Wednesday, March 16, 2016

Court Administrator: Bogus Paperwork Simulating Official Legal Documents Used In Squatting Scams By So-Called Sovereign Citizens To Make Bogus Ownership Claims To Vacant Homes Creates Undue Burden For Judicial System

In Mecklenberg County, North Carolina, WBTV-Channel 3 reports:
  • The house on Kelly Woods Lane in Piper Glen is back on the market and under contract a week after an accused squatter was convicted in court of several charges.

    The price is nearly $300,000 less than the property tax value, which is likely a reflection of its foreclosure status and the legal battle over ownership.

    A woman named Ninti El-Bey claimed to own the house through documents she said gave her authority under her status as a member of the Moorish Nation.

    El Bey came to court with a stack of papers and a plan to prove ownership during her trial last week at the Mecklenburg County Courthouse.

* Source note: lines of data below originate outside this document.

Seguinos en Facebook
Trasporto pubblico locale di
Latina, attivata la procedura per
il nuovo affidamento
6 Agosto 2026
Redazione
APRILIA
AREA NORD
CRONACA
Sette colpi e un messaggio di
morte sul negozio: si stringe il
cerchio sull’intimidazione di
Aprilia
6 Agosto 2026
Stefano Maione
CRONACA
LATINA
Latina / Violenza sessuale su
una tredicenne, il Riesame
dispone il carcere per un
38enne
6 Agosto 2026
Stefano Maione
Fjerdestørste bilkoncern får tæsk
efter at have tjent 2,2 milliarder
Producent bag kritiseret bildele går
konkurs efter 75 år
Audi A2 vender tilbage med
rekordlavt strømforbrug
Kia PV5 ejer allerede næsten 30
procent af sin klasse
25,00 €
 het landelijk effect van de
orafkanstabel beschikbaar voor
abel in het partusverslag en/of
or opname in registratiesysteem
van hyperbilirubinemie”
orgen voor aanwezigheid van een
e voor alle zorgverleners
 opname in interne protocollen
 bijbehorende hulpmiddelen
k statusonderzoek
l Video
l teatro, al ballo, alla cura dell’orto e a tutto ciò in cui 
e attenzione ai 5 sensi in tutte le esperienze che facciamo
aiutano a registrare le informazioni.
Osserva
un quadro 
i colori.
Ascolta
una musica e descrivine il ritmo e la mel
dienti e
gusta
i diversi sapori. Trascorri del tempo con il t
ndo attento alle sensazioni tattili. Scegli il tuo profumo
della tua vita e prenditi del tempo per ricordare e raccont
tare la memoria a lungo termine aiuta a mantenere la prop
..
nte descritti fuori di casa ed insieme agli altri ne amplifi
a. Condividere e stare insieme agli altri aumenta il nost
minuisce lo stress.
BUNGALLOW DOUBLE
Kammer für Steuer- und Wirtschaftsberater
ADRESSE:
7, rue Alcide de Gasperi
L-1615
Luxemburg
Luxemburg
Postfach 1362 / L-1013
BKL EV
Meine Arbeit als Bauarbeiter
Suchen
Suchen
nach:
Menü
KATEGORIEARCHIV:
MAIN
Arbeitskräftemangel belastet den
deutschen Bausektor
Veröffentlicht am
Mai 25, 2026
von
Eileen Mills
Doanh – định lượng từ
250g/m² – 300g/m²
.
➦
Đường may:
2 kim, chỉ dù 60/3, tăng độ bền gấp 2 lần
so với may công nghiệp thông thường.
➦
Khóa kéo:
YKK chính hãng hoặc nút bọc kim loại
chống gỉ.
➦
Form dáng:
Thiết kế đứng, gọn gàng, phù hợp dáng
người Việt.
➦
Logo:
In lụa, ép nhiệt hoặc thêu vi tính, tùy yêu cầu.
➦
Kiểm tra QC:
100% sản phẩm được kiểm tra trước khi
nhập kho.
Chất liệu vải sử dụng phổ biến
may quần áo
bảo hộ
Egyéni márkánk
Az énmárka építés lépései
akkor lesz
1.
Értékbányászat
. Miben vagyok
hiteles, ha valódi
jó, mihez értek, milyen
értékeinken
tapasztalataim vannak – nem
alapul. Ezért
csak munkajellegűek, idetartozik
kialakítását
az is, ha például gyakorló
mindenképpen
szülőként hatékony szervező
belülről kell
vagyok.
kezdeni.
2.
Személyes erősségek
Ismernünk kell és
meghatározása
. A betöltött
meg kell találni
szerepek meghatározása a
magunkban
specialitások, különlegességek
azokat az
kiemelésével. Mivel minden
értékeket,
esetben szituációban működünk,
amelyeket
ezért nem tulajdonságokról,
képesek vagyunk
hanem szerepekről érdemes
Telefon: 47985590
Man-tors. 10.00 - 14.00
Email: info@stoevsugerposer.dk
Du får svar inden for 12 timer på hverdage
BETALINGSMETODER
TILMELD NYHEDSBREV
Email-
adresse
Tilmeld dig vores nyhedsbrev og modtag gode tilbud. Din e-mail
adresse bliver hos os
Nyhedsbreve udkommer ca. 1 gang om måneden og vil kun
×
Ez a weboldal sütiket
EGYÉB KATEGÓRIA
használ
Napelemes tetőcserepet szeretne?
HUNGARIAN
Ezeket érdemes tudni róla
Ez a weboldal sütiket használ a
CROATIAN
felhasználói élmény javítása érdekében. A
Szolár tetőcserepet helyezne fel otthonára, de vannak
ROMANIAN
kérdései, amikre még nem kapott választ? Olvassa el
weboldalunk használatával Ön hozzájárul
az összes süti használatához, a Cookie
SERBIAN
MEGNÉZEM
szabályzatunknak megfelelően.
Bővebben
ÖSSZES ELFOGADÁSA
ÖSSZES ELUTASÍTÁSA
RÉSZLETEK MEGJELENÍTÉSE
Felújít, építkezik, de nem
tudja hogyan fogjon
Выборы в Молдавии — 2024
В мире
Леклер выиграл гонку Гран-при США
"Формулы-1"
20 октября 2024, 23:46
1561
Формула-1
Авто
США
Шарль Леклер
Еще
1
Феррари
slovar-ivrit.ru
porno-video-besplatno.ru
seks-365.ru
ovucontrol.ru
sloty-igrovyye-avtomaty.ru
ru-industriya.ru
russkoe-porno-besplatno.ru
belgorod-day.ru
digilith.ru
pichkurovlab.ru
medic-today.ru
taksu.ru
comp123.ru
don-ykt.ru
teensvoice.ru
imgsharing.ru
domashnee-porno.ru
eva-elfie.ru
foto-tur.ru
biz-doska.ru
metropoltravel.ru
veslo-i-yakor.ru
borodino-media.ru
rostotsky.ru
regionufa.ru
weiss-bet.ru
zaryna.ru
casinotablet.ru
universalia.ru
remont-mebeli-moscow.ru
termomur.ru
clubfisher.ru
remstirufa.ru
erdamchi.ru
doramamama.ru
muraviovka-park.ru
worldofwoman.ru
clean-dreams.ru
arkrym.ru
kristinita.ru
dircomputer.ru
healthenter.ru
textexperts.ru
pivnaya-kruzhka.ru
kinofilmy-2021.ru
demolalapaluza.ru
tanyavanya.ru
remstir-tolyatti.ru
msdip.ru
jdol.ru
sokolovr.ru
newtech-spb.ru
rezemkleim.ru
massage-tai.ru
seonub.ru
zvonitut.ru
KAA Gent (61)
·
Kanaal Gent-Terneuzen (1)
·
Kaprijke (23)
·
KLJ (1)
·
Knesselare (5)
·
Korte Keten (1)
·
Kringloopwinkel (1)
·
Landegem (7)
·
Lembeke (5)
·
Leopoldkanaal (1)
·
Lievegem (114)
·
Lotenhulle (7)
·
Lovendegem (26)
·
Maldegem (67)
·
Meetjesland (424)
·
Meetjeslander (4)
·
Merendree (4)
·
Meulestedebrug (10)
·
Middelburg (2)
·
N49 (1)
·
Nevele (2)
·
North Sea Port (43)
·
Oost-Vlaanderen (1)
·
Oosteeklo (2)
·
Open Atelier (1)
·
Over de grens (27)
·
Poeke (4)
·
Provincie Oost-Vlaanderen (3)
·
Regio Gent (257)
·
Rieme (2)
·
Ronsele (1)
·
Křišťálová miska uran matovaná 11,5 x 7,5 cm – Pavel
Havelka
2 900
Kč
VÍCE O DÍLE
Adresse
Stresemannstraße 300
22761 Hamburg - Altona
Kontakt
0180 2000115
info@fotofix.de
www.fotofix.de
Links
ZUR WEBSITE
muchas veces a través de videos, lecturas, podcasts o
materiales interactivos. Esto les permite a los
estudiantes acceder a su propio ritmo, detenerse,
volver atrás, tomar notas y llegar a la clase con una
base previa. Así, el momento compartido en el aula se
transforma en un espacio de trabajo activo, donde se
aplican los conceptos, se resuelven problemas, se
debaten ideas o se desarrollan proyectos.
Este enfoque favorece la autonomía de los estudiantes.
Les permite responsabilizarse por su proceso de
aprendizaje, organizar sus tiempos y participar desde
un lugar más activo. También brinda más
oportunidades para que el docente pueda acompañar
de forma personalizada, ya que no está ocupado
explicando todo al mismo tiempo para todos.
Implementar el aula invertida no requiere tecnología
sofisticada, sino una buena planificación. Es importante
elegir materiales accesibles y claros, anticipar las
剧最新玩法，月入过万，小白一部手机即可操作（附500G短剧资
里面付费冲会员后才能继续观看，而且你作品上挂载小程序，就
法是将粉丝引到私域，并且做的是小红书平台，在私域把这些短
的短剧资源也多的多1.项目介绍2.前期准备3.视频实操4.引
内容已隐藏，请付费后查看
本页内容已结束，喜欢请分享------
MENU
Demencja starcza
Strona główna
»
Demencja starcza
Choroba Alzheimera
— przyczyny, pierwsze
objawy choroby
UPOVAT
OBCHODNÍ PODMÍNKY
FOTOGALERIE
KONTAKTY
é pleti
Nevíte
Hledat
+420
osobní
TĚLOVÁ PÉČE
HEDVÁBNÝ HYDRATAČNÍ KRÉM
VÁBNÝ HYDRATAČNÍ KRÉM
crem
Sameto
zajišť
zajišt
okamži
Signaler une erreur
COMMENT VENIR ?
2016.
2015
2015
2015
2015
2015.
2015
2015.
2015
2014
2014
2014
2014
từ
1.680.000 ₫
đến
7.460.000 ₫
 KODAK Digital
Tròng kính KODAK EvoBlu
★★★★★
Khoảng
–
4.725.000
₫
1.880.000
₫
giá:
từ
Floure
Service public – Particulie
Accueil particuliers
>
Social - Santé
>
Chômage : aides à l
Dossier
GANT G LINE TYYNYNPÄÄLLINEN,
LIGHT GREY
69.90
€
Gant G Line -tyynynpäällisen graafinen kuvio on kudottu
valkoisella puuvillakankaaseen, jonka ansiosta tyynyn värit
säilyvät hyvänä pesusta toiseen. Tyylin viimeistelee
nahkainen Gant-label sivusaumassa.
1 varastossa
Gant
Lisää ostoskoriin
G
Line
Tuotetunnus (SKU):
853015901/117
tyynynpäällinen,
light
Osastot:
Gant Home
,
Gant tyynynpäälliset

She faced several charges, including trespassing and breaking and entering.

    Her documents may have been legally meaningless, but the court process was real.

    “I am following the laws, just because they don't know the laws in which I stand, they will soon find out,” said El-Bey, talking about court officials at a previous hearing.

    Instead, her defense failed after a six-month court battle and a six-hour trial.

    It's definitely a burden on a system that is already over burdened,” said Court Administrator Charles Keller.

    Keller says court officials receive state training on how to handle what some call “paper terrorism” by defendants who claim to be a sovereign citizen, often members of the Moorish Nation.

    He says cases come up at least once a week. Often they involve petty charges and huge amount of paperwork. One person even wrote a letter demanding a fee of $10,000 a day for jury duty.

    “They all pretty much share the same ideology that they do not recognize state, federal, or local government as having any type of authority over them,” says Keller.